I tried to take this into consideration below. I also moved the bits where you calculate lowest, cil, cih, and pe to be within the loop, assuming you want to calculate those values for each initial stock price.
% generate the tree
K=100; r=0.05; delta=0.1; sigma=0.2; n=100; b=2; dt=1/3;
S=[70;80;90;100;110;120;130];
S2=zeros(b,1); % stock price at time t = 1/3
S3=zeros(b*b,1); % stock price at time t = 2/3
S4=zeros(b*b*b,1); % stock price at time t = 1
stderrl=[0.004;0.016;0.039;0.076;0.156;0.139;0.124];
stderrh=[0.004;0.016;0.040;0.078;0.113;0.069;0.049];
truevalue=[0.121;0.670;2.303;5.731;11.341;20;30];
N=numel(S);
highest=zeros(N,1);
lowest=zeros(N,1);
cil=zeros(N,1);
cih=zeros(N,1);
pe=zeros(N,1);
for k=1:N
S1=S(k); % stock price at time t = 0
for i=1:b
z=normrnd(0,1);
S2(i)=S1*exp((r-delta-(sigma)^2)*(dt)+sigma*sqrt(dt)*z);
end
for i=1:b
for j=1:b
z=normrnd(0,1);
S3((i-1)*b+j)=S2(i)*exp((r-delta-(sigma)^2)*(dt)+sigma*sqrt(dt)*z);
end
end
for i=1:b*b
for j=1:b
z=normrnd(0,1);
S4((i-1)*b+j)=S3(i)*exp((r-delta-(sigma)^2)*(dt)+sigma*sqrt(dt)*z);
end
end
stockprice=NaN*ones(size(S4,1),4);
stockprice(1:size(S1,1),1)=S1;
stockprice(1:size(S2,1),2)=S2;
stockprice(1:size(S3,1),3)=S3;
stockprice(1:size(S4,1),4)=S4;
NaN=0;
% work backward to price the option at each node for the high estimator
theta4=max(S4-K,0);
for i=1:length(S3)
theta3(i)=max(S3(i)-K,((1/b)*exp(-r*(dt))*(sum(theta4((i-1)*b+1:i*b)))));
end
for i=1:length(S2)
theta2(i)=max(S2(i)-K,((1/b)*exp(-r*(dt))*(sum(theta3((i-1)*b+1:i*b)))));
end
for i=1:length(S1)
theta1(i)=max(S1-K, ((1/b)*exp(-r*(dt))*(sum(theta2((i-1)*b+1:i*b)))));
end
% high estimator
bigtheta=NaN*ones(size(theta4,1),4);
NaN=0;
bigtheta(1:size(theta1,1),1)=theta1;
bigtheta(1:size(theta2',1),2)=theta2;
bigtheta(1:size(theta3',1),3)=theta3;
bigtheta(1:size(theta4,1),4)=theta4;
highest(k)=theta1;
% work backward to price the option at each node for the low estimator
for i=1:length(S3)
teta3(i)=(1/b)*(sum(theta4((i-1)*b+1:i*b)));
end
for i=1:length(S2)
teta2(i)=(1/b)*(sum(teta3((i-1)*b+1:i*b)));
end
for i=1:length(S1)
teta1(i)=(1/b)*(sum(teta2((i-1)*b+1:i*b)));
end
% low estimator
smalltheta=NaN*ones(size(theta4,1),4);
NaN=0;
smalltheta(1:size(teta1,1),1)=teta1;
smalltheta(1:size(teta2',1),2)=teta2;
smalltheta(1:size(teta3',1),3)=teta3;
smalltheta(1:size(theta4,1),4)=theta4;
lowest(k)=teta1;
% 90% confidence interval
z=1.645;
cil(k)=max((S1-K),lowest(k)-z*0.124);
cih(k)=highest(k)+z*0.124;
% point estimate
pe(k)=0.5*max((S1-K),lowest(k))+0.5*highest(k);
end
% relative error
% construct the table
T=table(S,highest,lowest,cil,cih,pe,stderrl,stderrh)

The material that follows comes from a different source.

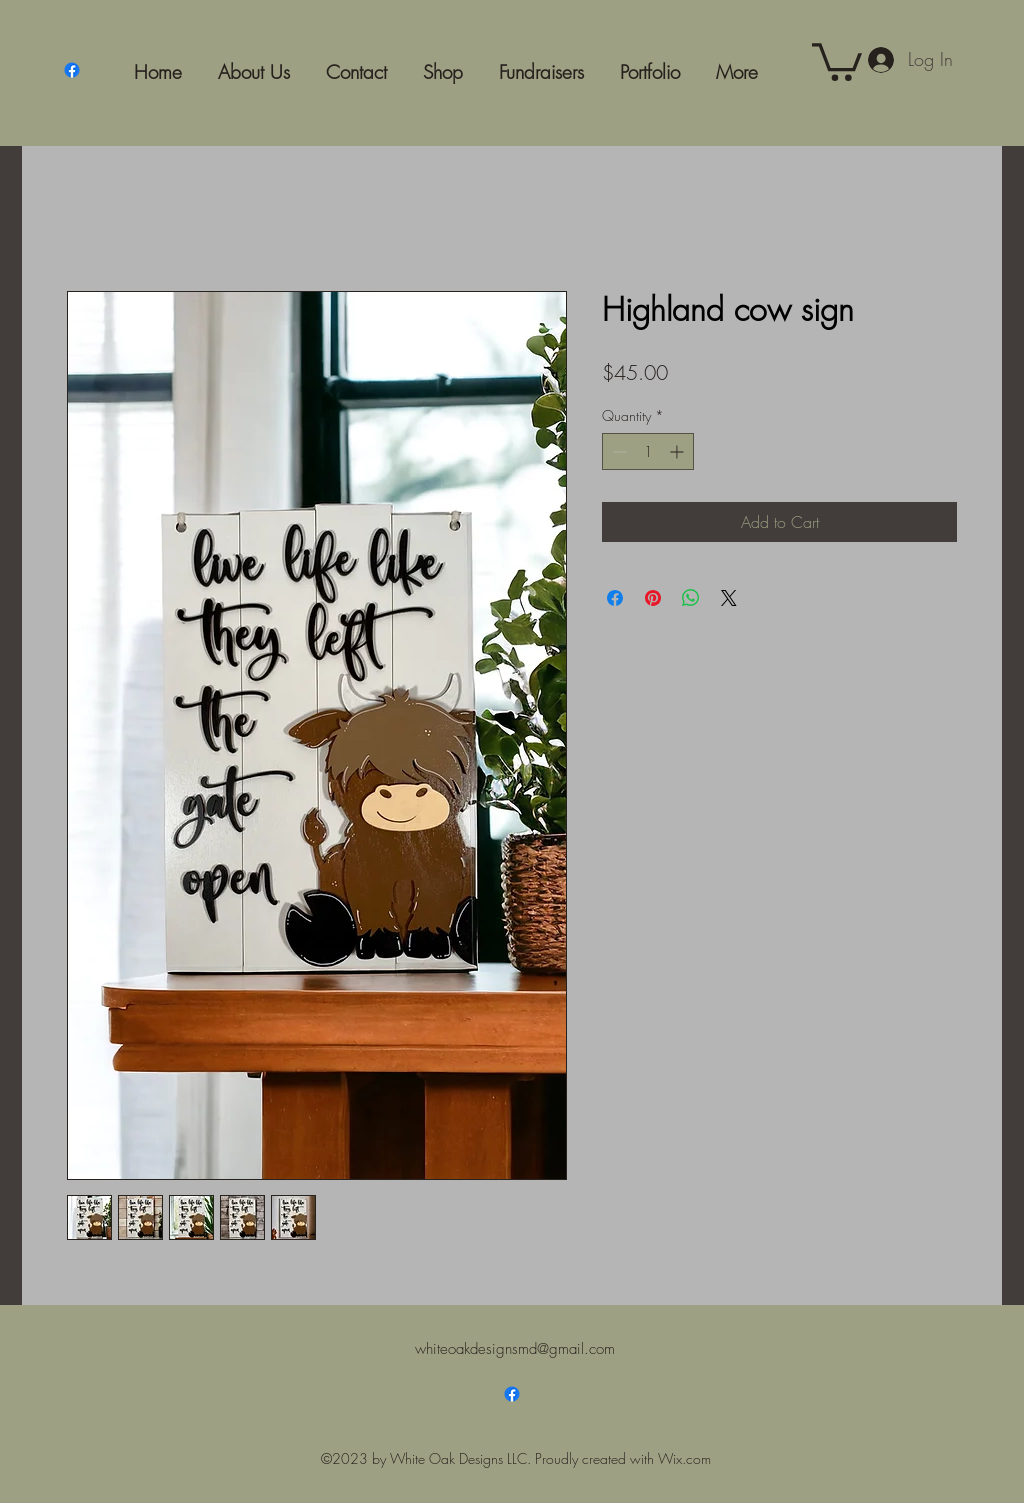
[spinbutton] (648, 451)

This does run without error, and the table it creates has a row for each initial stock price, but you will want to verify that I didn't accidentally mess up some of the logic.
As a side note, wherever you have
NaN=0;
I am not sure this is doing what you might think it is doing. Are you hoping to set NaN values within your matrices to 0? Because this instead creates a variable named NaN with a value of 0, so that in the loop's next iteration, lines such as
stockprice=NaN*ones(size(S4,1),4);
are equivalent to
stockprice=0*ones(size(S4,1),4);
or essentially
stockprice=zeros(size(S4,1),4);
Same result, eventually, but misleading. To set all NaN values within stockprice to 0, you could use
stockprice(isnan(stockprice)) = 0;
However, I'll admit that I'm not 100% sure what you're trying to do there.